-- Supplied material follows --
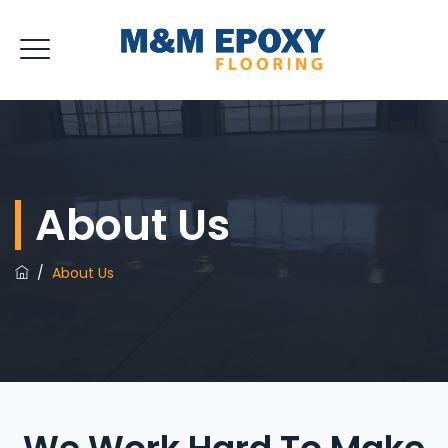
About Us
/
About Us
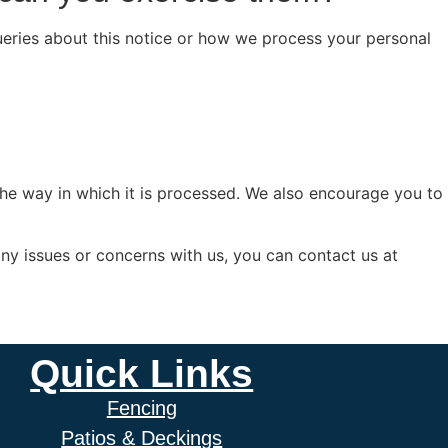
queries about this notice or how we process your personal
the way in which it is processed. We also encourage you to
any issues or concerns with us, you can contact us at
Quick Links
Fencing
Patios & Deckings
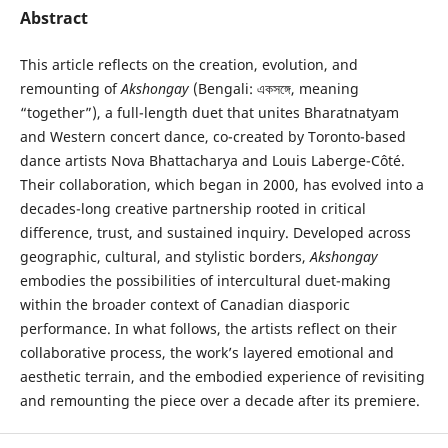
Abstract
This article reflects on the creation, evolution, and
remounting of
Akshongay
(Bengali: একসঙ্গে, meaning
“together”), a full-length duet that unites Bharatnatyam
and Western concert dance, co-created by Toronto-based
dance artists Nova Bhattacharya and Louis Laberge-Côté.
Their collaboration, which began in 2000, has evolved into a
decades-long creative partnership rooted in critical
difference, trust, and sustained inquiry. Developed across
geographic, cultural, and stylistic borders,
Akshongay
embodies the possibilities of intercultural duet-making
within the broader context of Canadian diasporic
performance. In what follows, the artists reflect on their
collaborative process, the work’s layered emotional and
aesthetic terrain, and the embodied experience of revisiting
and remounting the piece over a decade after its premiere.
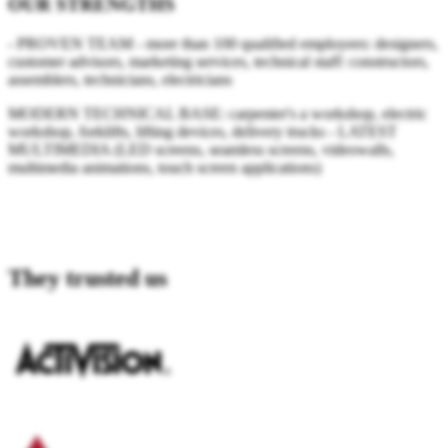
OUR STRENGTHS
- PROVEN TEAM - more than 100 qualified employees: designers,
customer advisors, marketing services, technical staff: constructors,
assemblers, technicians, electricians
MODERN TECHNICAL BASE: carpenter's a workshop, electric
workshop, forklifts, lifting devices, delivery trucks - LATEST
MULTIMEDIA (LED screens, seamless screens, videowalls,
multimedia animations, touch screen applications)
.
They trusted us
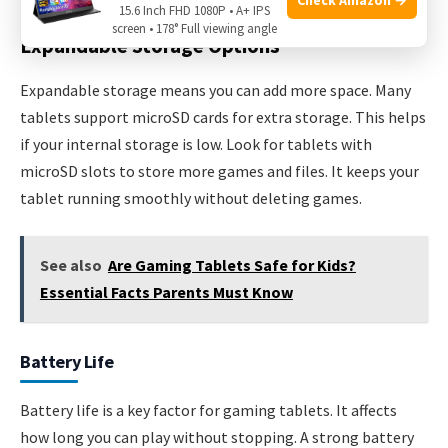
15.6 Inch FHD 1080P • A+ IPS
screen • 178° Full viewing angle
Expandable Storage Options
Expandable storage means you can add more space. Many
tablets support microSD cards for extra storage. This helps
if your internal storage is low. Look for tablets with
microSD slots to store more games and files. It keeps your
tablet running smoothly without deleting games.
See also
Are Gaming Tablets Safe for Kids?
Essential Facts Parents Must Know
Battery Life
Battery life is a key factor for gaming tablets. It affects
how long you can play without stopping. A strong battery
-- Supplied material concluded --
▶ _Required work_:
Make an exact copy of the lines above, starting at the line that contains "MODERN TECHNICAL BASE: carpenter's" and running through the final line of the entries. Omit the pictures.

▶ _Exercise result_:
MODERN TECHNICAL BASE: carpenter's a workshop, electric
workshop, forklifts, lifting devices, delivery trucks - LATEST
MULTIMEDIA (LED screens, seamless screens, videowalls,
multimedia animations, touch screen applications)
.
They trusted us
15.6 Inch FHD 1080P • A+ IPS
screen • 178° Full viewing angle
Expandable Storage Options
Expandable storage means you can add more space. Many
tablets support microSD cards for extra storage. This helps
if your internal storage is low. Look for tablets with
microSD slots to store more games and files. It keeps your
tablet running smoothly without deleting games.
See also
Are Gaming Tablets Safe for Kids?
Essential Facts Parents Must Know
Battery Life
Battery life is a key factor for gaming tablets. It affects
how long you can play without stopping. A strong battery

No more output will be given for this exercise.